__Work request__:
Retype all of the entries that appear below, keeping them exactly as they are.
=== Given records ===
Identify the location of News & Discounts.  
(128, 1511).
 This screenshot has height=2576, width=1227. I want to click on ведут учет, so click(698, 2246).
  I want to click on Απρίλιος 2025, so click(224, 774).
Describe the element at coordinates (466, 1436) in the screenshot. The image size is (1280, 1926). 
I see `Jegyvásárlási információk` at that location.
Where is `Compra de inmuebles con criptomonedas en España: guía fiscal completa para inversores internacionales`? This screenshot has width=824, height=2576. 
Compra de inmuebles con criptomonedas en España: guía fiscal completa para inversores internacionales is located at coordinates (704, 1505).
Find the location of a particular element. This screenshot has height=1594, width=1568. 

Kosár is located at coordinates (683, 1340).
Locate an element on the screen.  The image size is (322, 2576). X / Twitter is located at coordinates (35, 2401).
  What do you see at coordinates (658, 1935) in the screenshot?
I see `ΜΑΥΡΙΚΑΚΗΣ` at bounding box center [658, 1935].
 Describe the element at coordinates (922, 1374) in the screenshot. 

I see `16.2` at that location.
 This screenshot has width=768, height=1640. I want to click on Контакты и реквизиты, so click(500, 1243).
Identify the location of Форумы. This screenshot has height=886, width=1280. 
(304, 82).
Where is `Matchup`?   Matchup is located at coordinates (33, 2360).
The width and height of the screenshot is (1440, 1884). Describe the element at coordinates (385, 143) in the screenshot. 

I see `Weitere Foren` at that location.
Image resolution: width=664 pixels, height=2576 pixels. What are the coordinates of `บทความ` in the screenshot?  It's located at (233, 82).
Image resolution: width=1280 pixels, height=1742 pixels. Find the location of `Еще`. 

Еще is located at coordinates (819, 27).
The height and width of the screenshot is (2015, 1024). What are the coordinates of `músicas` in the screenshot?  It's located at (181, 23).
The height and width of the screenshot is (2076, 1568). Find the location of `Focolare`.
===
__Exercise output__:
Identify the location of News & Discounts.  
(128, 1511).
 This screenshot has height=2576, width=1227. I want to click on ведут учет, so click(698, 2246).
  I want to click on Απρίλιος 2025, so click(224, 774).
Describe the element at coordinates (466, 1436) in the screenshot. The image size is (1280, 1926). 
I see `Jegyvásárlási információk` at that location.
Where is `Compra de inmuebles con criptomonedas en España: guía fiscal completa para inversores internacionales`? This screenshot has width=824, height=2576. 
Compra de inmuebles con criptomonedas en España: guía fiscal completa para inversores internacionales is located at coordinates (704, 1505).
Find the location of a particular element. This screenshot has height=1594, width=1568. 

Kosár is located at coordinates (683, 1340).
Locate an element on the screen.  The image size is (322, 2576). X / Twitter is located at coordinates (35, 2401).
  What do you see at coordinates (658, 1935) in the screenshot?
I see `ΜΑΥΡΙΚΑΚΗΣ` at bounding box center [658, 1935].
 Describe the element at coordinates (922, 1374) in the screenshot. 

I see `16.2` at that location.
 This screenshot has width=768, height=1640. I want to click on Контакты и реквизиты, so click(500, 1243).
Identify the location of Форумы. This screenshot has height=886, width=1280. 
(304, 82).
Where is `Matchup`?   Matchup is located at coordinates (33, 2360).
The width and height of the screenshot is (1440, 1884). Describe the element at coordinates (385, 143) in the screenshot. 

I see `Weitere Foren` at that location.
Image resolution: width=664 pixels, height=2576 pixels. What are the coordinates of `บทความ` in the screenshot?  It's located at (233, 82).
Image resolution: width=1280 pixels, height=1742 pixels. Find the location of `Еще`. 

Еще is located at coordinates (819, 27).
The height and width of the screenshot is (2015, 1024). What are the coordinates of `músicas` in the screenshot?  It's located at (181, 23).
The height and width of the screenshot is (2076, 1568). Find the location of `Focolare`.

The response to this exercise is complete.